In 2004 the Cameron United Methodist Church in Denver, Colorado, hosted a community drum circle night entitled “drumming up the spirits” (Christine Stevens, “Drumming up the Spirits,” Christian Sound & Song, Issue 9, 2005, http://www.ubdrumcircles.com/article_spirits.html). This was “a kick-off to future church based drumming programs” and since then the women’s spirituality group has taken up drumming.
Stevens says: “Drumming is happening in churches across America. It is being used in children’s programs, worship services, family events, and men’s and women’s groups.”
The Church of the Holy Comforter of Richmond, Virginia, founded by Regena Stith, uses drum circles. Stith first experienced the drums in the late 1990s during a yoga retreat (Roger Oakland, Faith Undone, p. 70). She said that during the drumming “you move out of your head.”
Roger Oakland writes:
“Even though some in the emerging church might consider the drumming at the Church of the Holy Comforter in Richmond a bit extreme, it is growing in popularity and use in the postmodern religious scene. And according to proponents, drumming is a doorway for ecumenical harmony” (Faith Undone, p. 70).
Oakland quotes Zachary Reid who says drumming “can transcend denominational and cultural boundaries” (“Feeling the Beat: The Spiritual Side of Drum Circles,” Richmond Times Dispatch, March 10, 2007).
Oakland also sites an article by Asher Main at the Calvin Institute of Christian Worship web site (March 2005), that says, “It would be to our advantage as worshippers to harness this resource that we see in secular world culture and adapt it and bring it into the church.”
I have a niece who was heavily involved in drum circles when she was using hallucinogenic drugs. The weekly drum circle became her “church.” She would dance for hours in a trance-like state, caught up in the power of rhythm. After she repented and got right with the Lord she realized that she had been communing with devils.

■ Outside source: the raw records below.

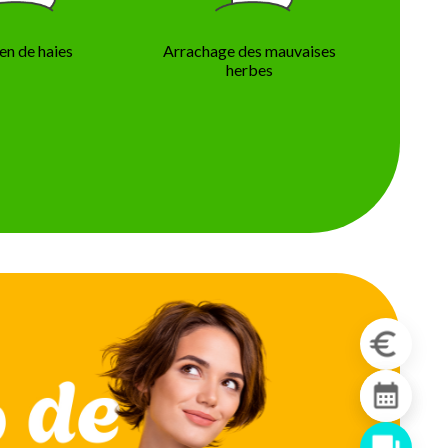
en de haies
Arrachage des mauvaises
herbes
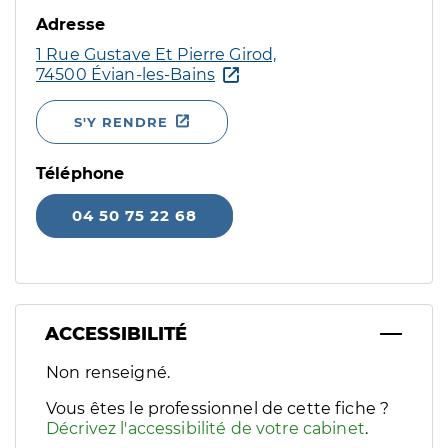
Adresse
1 Rue Gustave Et Pierre Girod,
74500 Évian-les-Bains
S'Y RENDRE
Téléphone
04 50 75 22 68
ACCESSIBILITÉ
Filtres
Non renseigné.
Sélectionnez un ou plusieurs handicaps/besoins spécifiques p
Vous êtes le professionnel de cette fiche ?
Décrivez l'accessibilité de votre cabinet
.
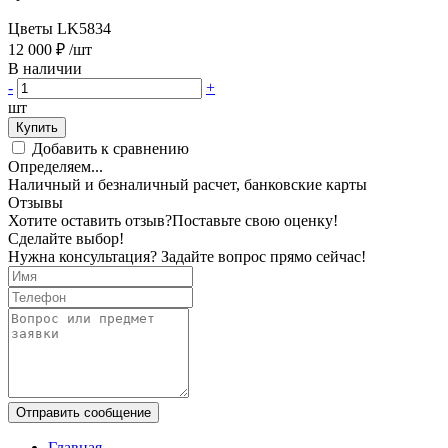
Цветы LK5834
12 000 ₽
/шт
В наличии
-
+
шт
Купить
Добавить к сравнению
Определяем...
Наличный и безналичный расчет, банковские карты
Отзывы
Хотите оставить отзыв?
Поставьте свою оценку!
Сделайте выбор!
Нужна консультация? Задайте вопрос прямо сейчас!
Отправить сообщение
Главная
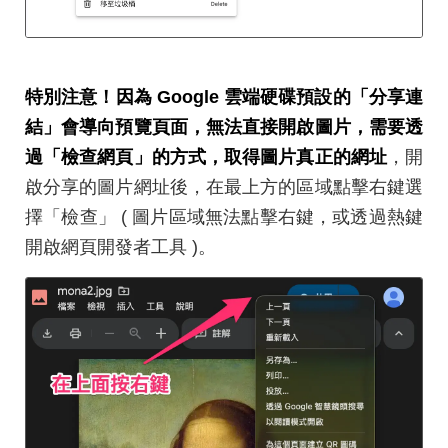
特別注意！因為 Google 雲端硬碟預設的「分享連
結」會導向預覽頁面，無法直接開啟圖片，需要透
過「檢查網頁」的方式，取得圖片真正的網址
，開
啟分享的圖片網址後，在最上方的區域點擊右鍵選
擇「檢查」 ( 圖片區域無法點擊右鍵，或透過熱鍵
開啟網頁開發者工具 )。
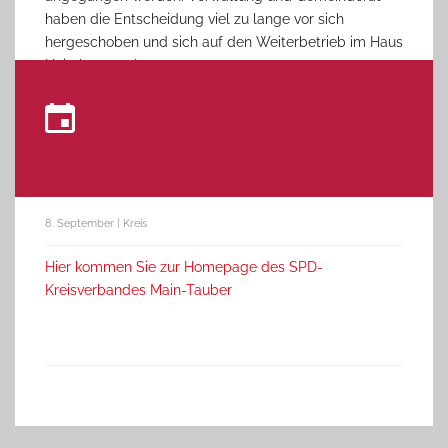
haben die Entscheidung viel zu lange vor sich
hergeschoben und sich auf den Weiterbetrieb im Haus
Heimberg verlassen.
8. September | Kreis
Hier kommen Sie zur Homepage des SPD-
Kreisverbandes Main-Tauber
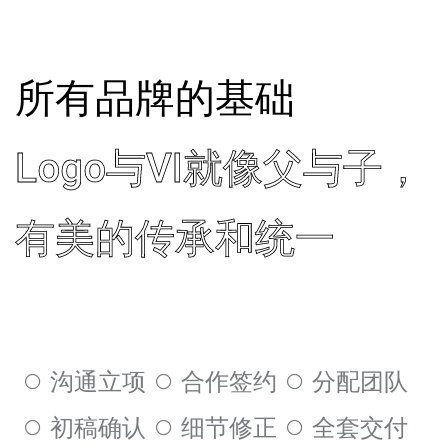
所有品牌的基础
Logo与VI就像父与子，
有美的传承和统一
沟通立项
合作签约
分配团队
初稿确认
细节修正
全套交付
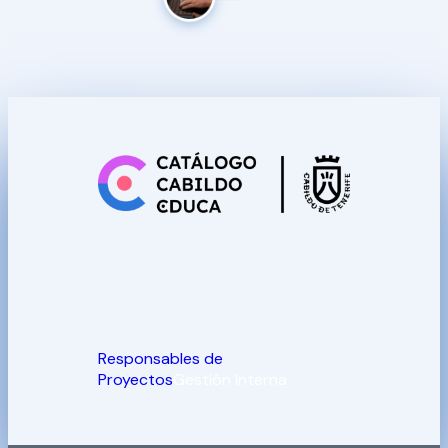
Responsables de
Proyectos
Gestión Interna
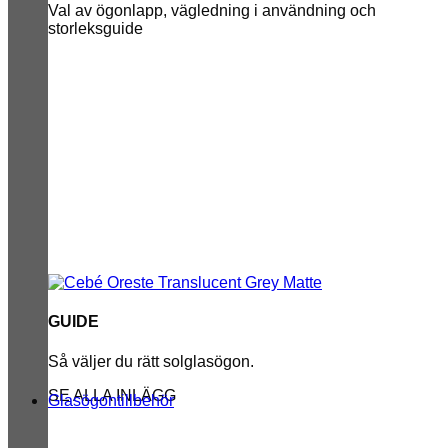
Val av ögonlapp, vägledning i användning och
storleksguide
GUIDE
Så väljer du rätt solglasögon.
SE ALLA INLÄGG
Glasögontillbehör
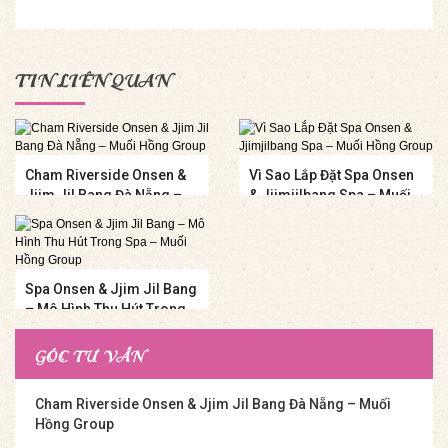
TIN LIÊN QUAN
Cham Riverside Onsen &
Vì Sao Lắp Đặt Spa Onsen
Jjim Jil Bang Đà Nẵng –
& Jjimjilbang Spa – Muối
Muối Hồng Group
Hồng Group
Spa Onsen & Jjim Jil Bang
– Mô Hình Thu Hút Trong
Spa – Muối Hồng Group
GÓC TƯ VẤN
Cham Riverside Onsen & Jjim Jil Bang Đà Nẵng – Muối
Hồng Group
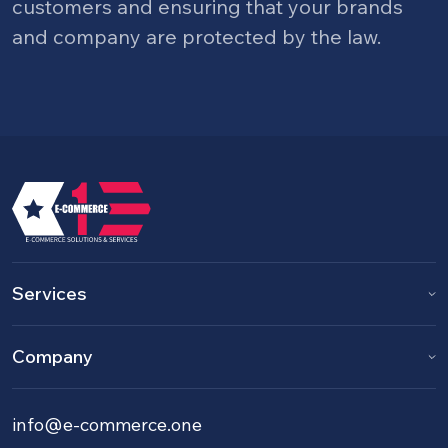
customers and ensuring that your brands
and company are protected by the law.
Services
Company
info@e-commerce.one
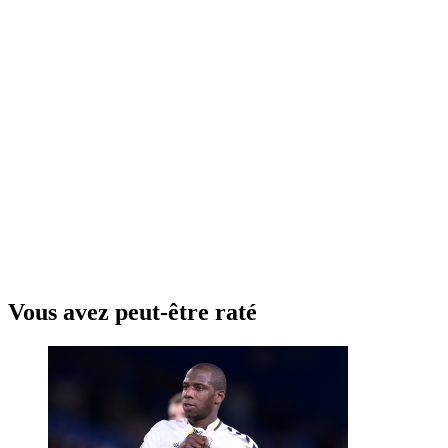
Vous avez peut-être raté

Can you imagine the Lord Jesus and Peter and John sitting by the Lake of Galilee pounding away on drums in order to have a mystical experience with God, and the rest of the disciples dancing around in a trance!
When one lets go of a strict commitment to the Bible as the sole authority for faith and practice and rejects the biblical practice of separation from error (Romans 16:17; Ephesians 5:11), there is no end to the confusion that can result.
“Be sober, be vigilant; because your adversary the devil, as a roaring lion, walketh about, seeking whom he may devour” (1 Peter 5:8).